The study was commissioned by the House of Representatives following a request from MP Stavros Papadouris of the Green Party, as lawmakers review the issue and examine pension policies across the EU.
"Most European countries have now abolished the system of multiple pensions for former and current officials," Papadouris told Brief. He added that in most cases, former officials have been integrated into their country’s general pension system.
The House of Representatives had formally requested information from the ECPRD regarding the legal framework governing multiple pensions for both current and former public officials. The inquiry sought clarification on whether active politicians are permitted to receive multiple pensions alongside their salary, as well as the age limits imposed on such benefits.
The ECPRD report reveals a clear trend toward abolishing special pension schemes and incorporating them into national social security systems. However, exceptions remain in France and Sweden, where separate pension schemes for politicians are still in place.
Regarding the simultaneous receipt of a salary and pension by active officials, the study found that the majority of EU countries explicitly prohibit this practice to ensure fiscal balance and fair distribution of public funds.
Despite this general trend, exceptions exist in Bulgaria, Romania, and Sweden, where politicians can receive a pension while still holding office. In Germany, multiple pensions are permitted but are subject to a maximum compensation cap.
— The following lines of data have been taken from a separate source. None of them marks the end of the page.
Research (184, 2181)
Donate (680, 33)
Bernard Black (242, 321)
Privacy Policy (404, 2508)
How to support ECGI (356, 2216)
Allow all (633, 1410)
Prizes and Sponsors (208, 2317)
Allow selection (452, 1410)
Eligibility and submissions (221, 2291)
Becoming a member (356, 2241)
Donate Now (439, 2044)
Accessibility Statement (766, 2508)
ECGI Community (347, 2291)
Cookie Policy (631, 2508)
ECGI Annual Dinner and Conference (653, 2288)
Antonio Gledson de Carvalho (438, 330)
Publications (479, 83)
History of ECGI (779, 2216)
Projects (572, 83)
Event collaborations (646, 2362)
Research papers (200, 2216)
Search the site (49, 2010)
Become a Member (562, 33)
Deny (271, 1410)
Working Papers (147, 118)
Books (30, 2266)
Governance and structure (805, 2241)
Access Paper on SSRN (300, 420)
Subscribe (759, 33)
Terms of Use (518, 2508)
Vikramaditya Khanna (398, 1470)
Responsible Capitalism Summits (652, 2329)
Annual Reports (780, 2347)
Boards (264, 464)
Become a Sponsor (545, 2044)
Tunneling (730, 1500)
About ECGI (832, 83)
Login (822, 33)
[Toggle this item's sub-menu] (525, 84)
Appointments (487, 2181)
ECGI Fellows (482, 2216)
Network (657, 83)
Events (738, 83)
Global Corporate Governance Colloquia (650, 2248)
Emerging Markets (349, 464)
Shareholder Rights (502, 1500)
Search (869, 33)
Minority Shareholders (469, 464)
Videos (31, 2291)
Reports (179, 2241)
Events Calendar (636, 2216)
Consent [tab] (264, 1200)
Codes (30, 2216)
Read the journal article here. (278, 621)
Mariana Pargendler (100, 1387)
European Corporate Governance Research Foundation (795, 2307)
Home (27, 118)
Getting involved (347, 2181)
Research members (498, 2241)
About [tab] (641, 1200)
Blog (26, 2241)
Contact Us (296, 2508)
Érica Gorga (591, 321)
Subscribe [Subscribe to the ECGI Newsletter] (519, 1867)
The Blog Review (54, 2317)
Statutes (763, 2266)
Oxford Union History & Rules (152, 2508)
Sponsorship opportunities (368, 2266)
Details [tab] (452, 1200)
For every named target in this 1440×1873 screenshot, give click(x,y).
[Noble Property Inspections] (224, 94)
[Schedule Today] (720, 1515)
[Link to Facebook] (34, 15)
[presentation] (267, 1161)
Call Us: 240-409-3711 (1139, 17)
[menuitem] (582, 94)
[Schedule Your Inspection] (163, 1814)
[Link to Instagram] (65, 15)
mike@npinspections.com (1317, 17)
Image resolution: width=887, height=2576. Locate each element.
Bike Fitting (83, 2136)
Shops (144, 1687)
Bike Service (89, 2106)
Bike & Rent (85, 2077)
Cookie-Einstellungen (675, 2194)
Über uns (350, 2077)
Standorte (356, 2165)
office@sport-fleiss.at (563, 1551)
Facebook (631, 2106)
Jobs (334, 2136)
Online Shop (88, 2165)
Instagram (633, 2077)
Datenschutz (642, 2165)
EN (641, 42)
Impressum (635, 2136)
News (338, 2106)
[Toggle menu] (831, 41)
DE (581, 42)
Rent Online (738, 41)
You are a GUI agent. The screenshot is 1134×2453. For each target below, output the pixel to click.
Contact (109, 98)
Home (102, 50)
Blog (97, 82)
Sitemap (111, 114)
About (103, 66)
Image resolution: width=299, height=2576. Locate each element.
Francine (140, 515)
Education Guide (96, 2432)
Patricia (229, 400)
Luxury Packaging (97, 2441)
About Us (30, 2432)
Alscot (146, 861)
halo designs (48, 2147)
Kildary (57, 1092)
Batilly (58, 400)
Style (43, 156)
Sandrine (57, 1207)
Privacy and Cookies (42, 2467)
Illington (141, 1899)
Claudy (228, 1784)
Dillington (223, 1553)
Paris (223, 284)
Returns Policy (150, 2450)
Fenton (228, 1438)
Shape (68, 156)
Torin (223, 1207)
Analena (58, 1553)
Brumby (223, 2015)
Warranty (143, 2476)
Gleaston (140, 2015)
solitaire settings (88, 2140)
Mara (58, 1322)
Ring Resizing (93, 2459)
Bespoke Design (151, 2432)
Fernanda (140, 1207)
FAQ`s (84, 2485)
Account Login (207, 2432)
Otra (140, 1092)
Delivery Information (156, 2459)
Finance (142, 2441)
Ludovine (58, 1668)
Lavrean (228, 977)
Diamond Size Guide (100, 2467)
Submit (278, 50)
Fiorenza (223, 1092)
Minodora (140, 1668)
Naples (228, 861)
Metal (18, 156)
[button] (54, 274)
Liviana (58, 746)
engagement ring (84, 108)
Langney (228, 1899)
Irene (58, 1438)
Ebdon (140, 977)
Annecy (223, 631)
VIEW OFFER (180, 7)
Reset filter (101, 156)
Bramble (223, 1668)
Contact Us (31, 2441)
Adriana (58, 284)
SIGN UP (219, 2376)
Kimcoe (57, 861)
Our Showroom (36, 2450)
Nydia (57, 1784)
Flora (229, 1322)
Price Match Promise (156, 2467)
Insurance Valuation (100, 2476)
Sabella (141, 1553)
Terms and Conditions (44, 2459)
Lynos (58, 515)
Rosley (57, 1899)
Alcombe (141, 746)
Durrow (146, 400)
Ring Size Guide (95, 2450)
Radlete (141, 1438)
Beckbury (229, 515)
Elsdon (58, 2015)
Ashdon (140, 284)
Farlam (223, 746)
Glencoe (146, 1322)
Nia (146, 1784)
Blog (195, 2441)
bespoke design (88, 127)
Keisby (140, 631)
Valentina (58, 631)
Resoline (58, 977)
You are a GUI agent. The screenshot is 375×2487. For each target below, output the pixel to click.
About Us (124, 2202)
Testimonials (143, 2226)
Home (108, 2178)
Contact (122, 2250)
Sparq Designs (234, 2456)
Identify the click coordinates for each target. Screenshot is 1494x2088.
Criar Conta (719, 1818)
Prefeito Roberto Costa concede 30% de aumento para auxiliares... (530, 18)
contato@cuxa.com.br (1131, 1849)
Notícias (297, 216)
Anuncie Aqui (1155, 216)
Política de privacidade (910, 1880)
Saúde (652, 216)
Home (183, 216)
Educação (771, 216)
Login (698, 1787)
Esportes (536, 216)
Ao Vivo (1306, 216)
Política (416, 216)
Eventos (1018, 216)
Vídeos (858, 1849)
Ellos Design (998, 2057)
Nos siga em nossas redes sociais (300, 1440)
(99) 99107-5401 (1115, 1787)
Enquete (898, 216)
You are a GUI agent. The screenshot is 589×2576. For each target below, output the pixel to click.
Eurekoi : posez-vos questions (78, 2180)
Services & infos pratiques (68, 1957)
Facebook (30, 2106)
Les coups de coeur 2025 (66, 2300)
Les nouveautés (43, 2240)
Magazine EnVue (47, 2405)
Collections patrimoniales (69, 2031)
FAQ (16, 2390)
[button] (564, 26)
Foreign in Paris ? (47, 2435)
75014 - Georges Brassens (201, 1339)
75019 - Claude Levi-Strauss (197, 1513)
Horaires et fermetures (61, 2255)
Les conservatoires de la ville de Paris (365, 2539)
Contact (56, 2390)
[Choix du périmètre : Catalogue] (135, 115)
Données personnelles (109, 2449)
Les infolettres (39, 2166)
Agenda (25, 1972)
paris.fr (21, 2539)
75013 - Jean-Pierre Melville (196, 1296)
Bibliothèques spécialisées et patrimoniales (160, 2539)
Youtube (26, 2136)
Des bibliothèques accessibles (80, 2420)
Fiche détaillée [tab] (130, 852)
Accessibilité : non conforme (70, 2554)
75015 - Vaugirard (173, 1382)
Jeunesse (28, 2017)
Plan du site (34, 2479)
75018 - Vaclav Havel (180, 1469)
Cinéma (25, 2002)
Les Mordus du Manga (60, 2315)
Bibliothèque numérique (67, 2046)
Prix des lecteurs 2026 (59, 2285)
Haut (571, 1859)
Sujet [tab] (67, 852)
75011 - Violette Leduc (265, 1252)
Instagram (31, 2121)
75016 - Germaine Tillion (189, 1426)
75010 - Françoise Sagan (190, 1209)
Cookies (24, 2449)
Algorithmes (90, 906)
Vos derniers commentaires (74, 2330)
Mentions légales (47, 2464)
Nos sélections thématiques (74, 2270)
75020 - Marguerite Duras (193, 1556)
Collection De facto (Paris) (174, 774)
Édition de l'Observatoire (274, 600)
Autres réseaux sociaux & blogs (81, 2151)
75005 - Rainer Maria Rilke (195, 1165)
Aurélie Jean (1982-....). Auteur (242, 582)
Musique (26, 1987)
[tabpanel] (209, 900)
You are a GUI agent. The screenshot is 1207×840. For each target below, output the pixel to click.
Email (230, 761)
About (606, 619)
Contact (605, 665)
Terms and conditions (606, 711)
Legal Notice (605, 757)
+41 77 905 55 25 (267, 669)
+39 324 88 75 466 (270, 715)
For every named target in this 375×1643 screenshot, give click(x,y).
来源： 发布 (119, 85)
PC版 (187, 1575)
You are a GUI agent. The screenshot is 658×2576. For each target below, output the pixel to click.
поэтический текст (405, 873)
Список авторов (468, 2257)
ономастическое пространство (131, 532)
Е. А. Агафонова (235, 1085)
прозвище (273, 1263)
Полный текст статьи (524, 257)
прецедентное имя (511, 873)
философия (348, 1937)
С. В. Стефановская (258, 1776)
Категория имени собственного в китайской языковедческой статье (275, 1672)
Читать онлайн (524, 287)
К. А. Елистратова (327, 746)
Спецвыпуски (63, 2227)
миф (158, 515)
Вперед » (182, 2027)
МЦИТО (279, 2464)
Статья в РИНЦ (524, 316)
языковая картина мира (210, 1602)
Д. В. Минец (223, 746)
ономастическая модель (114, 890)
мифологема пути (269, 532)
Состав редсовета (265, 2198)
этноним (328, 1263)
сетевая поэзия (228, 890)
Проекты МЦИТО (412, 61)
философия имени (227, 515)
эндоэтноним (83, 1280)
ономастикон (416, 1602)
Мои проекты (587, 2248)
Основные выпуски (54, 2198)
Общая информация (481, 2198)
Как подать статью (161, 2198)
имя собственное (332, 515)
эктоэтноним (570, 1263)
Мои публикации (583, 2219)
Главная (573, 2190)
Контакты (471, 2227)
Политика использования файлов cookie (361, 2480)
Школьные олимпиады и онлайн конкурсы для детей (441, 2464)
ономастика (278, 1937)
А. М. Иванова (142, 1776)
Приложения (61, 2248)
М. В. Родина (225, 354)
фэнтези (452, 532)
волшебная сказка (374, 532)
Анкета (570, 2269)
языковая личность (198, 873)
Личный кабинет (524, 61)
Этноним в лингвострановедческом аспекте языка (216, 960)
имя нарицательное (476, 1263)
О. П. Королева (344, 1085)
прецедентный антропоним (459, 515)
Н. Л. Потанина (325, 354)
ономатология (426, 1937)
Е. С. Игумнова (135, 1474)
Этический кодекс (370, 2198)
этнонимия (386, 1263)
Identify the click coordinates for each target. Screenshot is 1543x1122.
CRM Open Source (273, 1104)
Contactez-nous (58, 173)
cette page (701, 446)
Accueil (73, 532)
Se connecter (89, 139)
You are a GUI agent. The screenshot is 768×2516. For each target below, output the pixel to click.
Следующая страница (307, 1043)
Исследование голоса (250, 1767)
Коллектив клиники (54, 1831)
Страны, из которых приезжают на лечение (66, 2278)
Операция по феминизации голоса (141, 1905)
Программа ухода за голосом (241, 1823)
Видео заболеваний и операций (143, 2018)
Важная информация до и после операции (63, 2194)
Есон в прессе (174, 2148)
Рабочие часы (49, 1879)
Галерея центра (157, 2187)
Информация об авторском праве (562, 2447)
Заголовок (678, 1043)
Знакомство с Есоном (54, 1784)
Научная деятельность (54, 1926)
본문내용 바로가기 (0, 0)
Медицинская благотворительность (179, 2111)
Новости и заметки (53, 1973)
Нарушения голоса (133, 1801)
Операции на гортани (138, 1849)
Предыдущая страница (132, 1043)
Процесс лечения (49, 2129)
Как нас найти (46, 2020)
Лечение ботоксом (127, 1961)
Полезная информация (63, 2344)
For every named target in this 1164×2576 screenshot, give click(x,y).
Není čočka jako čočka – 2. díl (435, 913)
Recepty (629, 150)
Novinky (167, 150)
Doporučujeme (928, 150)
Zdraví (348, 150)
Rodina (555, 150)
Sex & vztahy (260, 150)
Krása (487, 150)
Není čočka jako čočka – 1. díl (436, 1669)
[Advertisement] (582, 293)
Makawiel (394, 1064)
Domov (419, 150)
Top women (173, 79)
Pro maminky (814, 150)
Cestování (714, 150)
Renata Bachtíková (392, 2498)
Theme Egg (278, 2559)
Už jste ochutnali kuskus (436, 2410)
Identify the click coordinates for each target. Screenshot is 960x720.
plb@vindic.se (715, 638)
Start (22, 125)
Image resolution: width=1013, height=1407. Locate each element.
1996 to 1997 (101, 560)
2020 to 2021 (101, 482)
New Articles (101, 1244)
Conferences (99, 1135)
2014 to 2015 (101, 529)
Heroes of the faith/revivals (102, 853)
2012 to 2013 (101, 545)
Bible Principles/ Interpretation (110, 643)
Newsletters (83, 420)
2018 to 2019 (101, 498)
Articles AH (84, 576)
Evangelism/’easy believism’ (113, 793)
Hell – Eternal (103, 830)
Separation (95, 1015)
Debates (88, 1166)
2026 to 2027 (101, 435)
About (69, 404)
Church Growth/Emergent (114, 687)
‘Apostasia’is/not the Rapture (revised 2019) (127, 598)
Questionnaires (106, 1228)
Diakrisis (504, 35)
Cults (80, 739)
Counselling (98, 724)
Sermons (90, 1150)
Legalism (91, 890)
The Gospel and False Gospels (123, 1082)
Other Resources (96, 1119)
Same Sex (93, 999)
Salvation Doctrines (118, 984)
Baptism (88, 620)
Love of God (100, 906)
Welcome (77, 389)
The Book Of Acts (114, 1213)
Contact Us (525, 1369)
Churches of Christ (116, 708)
Meanwhile, in Greece, multiple pensions are allowed, but the law imposes restrictions and reductions.
Specifically, in Greece, individuals receiving two pensions face a 20% reduction in total pension benefits, while those receiving three pensions face a 30% reduction.
Several countries, including Spain, France, Slovenia, the Netherlands, Estonia, Hungary, Croatia, and the Czech Republic, have completely abolished multiple pension schemes.
The retirement age for politicians varies across Europe, with most countries setting the limit between 63 and 67 years.
According to Papadouris, the study’s findings will serve as a valuable tool in shaping a well-informed decision on pension reform. "In my view, it is time to put an end to this distortion, which is also a source of frustration for society," he stated.
The full ECPRD study has already been published on the House of Representatives' website.
Meanwhile, there is widespread opposition from parliamentary parties to the Finance Ministry’s proposed pension reform bill.
The House Finance Committee is currently reviewing 12 different legislative proposals, with many members advocating for a consolidated draft law to be presented at the upcoming plenary session.